On December 10, 2019, CMS approved a new RAC audit – Issue Number 0171 Erythropoiesis Stimulating Agents for Cancer Patients: Medical Necessity and Documentation Requirements, this RAC audit will apply to all A/B MACs for physicians/non-physician practitioners and hospital outpatient claims. This RAC audit is a complex review, which almost always involves a request for medical records from the contractor. Under the audit issue description, CMS states, “Medical records will be reviewed to determine if the use of ESA in cancer and related neoplastic conditions meets Medicare coverage criteria. Affected Codes J0881 and J0885 that were billed with modifiers EA and EB.” Dates of service to be audited are claims having a “claim paid date” which is less than 3 years prior to the Demand Letter date.

The National Coverage Determination (NCD) for ESAs can be accessed here:

National Coverage Determination Manual, Chapter 1, Section 110.21: Erythropoiesis Stimulating Agents (ESAs) in Cancer and Related Neoplastic Conditions).

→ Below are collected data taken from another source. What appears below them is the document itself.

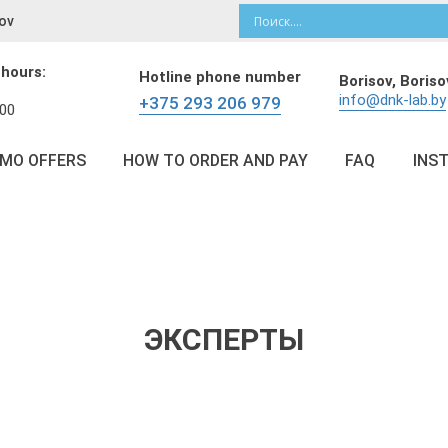
ov
 hours:
Hotline phone number
Borisov,
Boriso
info@dnk-lab.by
+375 293 206 979
:00
OMO OFFERS
HOW TO ORDER AND PAY
FAQ
INS
ЭКСПЕРТЫ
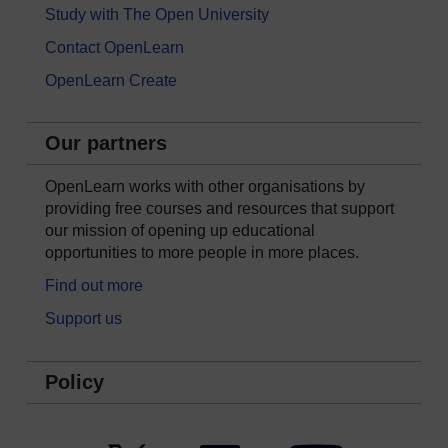
Study with The Open University
Contact OpenLearn
OpenLearn Create
Our partners
OpenLearn works with other organisations by
providing free courses and resources that support
our mission of opening up educational
opportunities to more people in more places.
Find out more
Support us
Policy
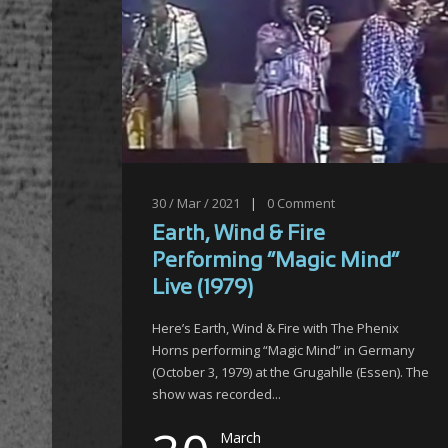
30 / Mar / 2021
|
0
Comment
Earth, Wind & Fire
Performing “Magic Mind”
Live (1979)
Here’s Earth, Wind & Fire with The Phenix
Horns performing “Magic Mind” in Germany
(October 3, 1979) at the Grugahlle (Essen). The
show was recorded...
March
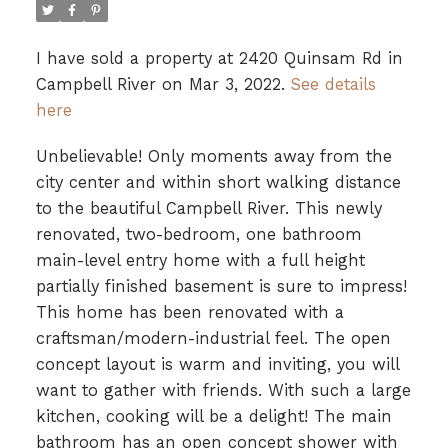
I have sold a property at 2420 Quinsam Rd in
Campbell River on Mar 3, 2022.
See details
here
Unbelievable! Only moments away from the
city center and within short walking distance
to the beautiful Campbell River. This newly
renovated, two-bedroom, one bathroom
main-level entry home with a full height
partially finished basement is sure to impress!
This home has been renovated with a
craftsman/modern-industrial feel. The open
concept layout is warm and inviting, you will
want to gather with friends. With such a large
kitchen, cooking will be a delight! The main
bathroom has an open concept shower with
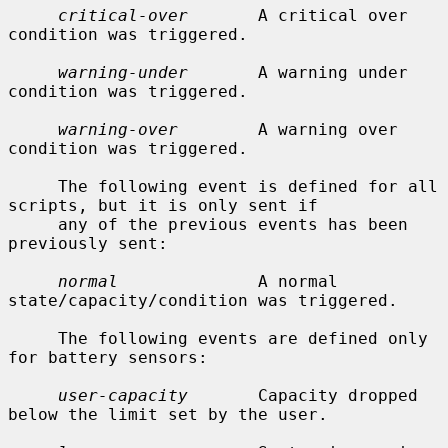
critical-over
       A critical over 
condition was triggered.

warning-under
       A warning under 
condition was triggered.

warning-over
        A warning over 
condition was triggered.

     The following event is defined for all 
scripts, but it is only sent if

     any of the previous events has been 
previously sent:

normal
              A normal 
state/capacity/condition was triggered.

     The following events are defined only 
for battery sensors:

user-capacity
       Capacity dropped 
below the limit set by the user.
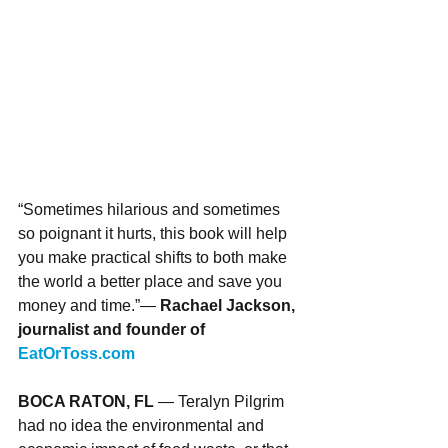
“Sometimes hilarious and sometimes 
so poignant it hurts, this book will help 
you make practical shifts to both make 
the world a better place and save you 
money and time.”— 
Rachael Jackson, 
journalist and founder of 
EatOrToss.com
BOCA RATON, FL 
— Teralyn Pilgrim 
had no idea the environmental and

The transition to the new MBIs is now complete. Providers are required to use MBIs for all Medicare transactions including billing, eligibility status, and claim status. This applies to all services billed starting January 1, 2020 including services provided before this date with the following exceptions:

  • Appeals – You can use either HICNs or MBIs for claim appeals and related forms.
  • Claim status query – You can use the HICN or MBI to check the status of a claim (276 transactions) if the earliest date of service on the claim is before January 1, 2020. If you are checking the status of a claim with a date of service on or after January 1, 2020, you must use the MBI.
  • Span-date claims – You can use HICNs or MBIs for 11X-Inpatient Hospital, 32X- Home Health (home health claims and Request for Anticipated Payments [RAPs]) and 41X-Religious Non-Medical Health Care Institution claims if the “From Date” is before the end of the transition period (December 31, 2019). If a patient starts getting services in an inpatient hospital, home health, or religious non-medical health care institution before December 31, 2019, but stops getting those services after December 31, 2019, you may submit a claim using either the HICN or the MBI, even if you submit it after December 31, 2019. Since you submit home health claims for a 60-day payment episode, you can send in the episode’s RAP with either the HICN or the MBI, but after the transition period ends on December 31, 2019, you have to use the MBI when you send in the final claim that goes with it.

MLN Matters Number: SE18006 reminds providers to use the MBI the same way the HICN was used and to put the MBI in the same field where you always put the HICN. This also applies to reporting informational only and no-pay claims. Don’t use hyphens or spaces with the MBI to avoid rejection of your claim. After January 1, 2020 claims submitted with HICNs will be rejected with the following rejection codes:

  • Electronic claims- Reject codes: Claims Status Category Code of A7 (acknowledgment rejected for invalid information), a Claims Status Code of 164 (entity’s contract/member number), and an Entity Code of IL (subscriber)
  • Paper claims- paper notice; Claim Adjustment Reason Code (CARC) 16 “Claim/service lacks information or has submission/billing error(s)” and Remittance Advice Remark Code (RARC) N382 “Missing/incomplete/invalid patient identifier”


The American Hospital Association (AHA) successfully challenged CMS’ use of its authority to pay for certain outpatient clinic visit services provided at excepted off-campus PBDs at the same rate that CMS uses to pay non-excepted off-campus PBDs for those services under the Physician Fee Schedule.

CMS has been instructed by the court to immediately cease the clinic visit provided at excepted off-campus PBDs payment reduction for CY 2019. CMS installed a revised Hospital Outpatient Prospective Payment System Pricer to update the rates being applied to claim lines. The revised Pricer applies to claims with a line item date of service of January 1, 2019, and after.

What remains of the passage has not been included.